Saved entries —
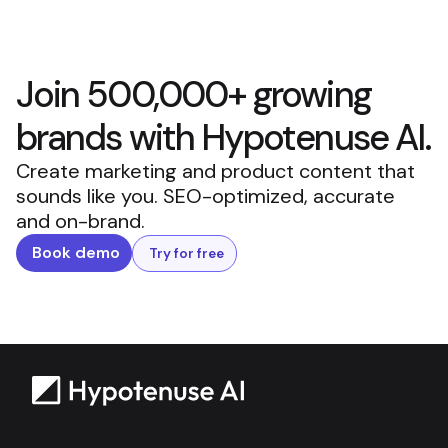
Join 500,000+ growing
brands with Hypotenuse AI.
Create marketing and product content that
sounds like you. SEO-optimized, accurate
and on-brand.
Book demo
Try for free
Backed by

PROBLEM TO WORK ON —
Write out the records word for word. Pictures stay out.

RESULT OF THE TASK —
Join 500,000+ growing
brands with Hypotenuse AI.
Create marketing and product content that
sounds like you. SEO-optimized, accurate
and on-brand.
Book demo
Try for free
Backed by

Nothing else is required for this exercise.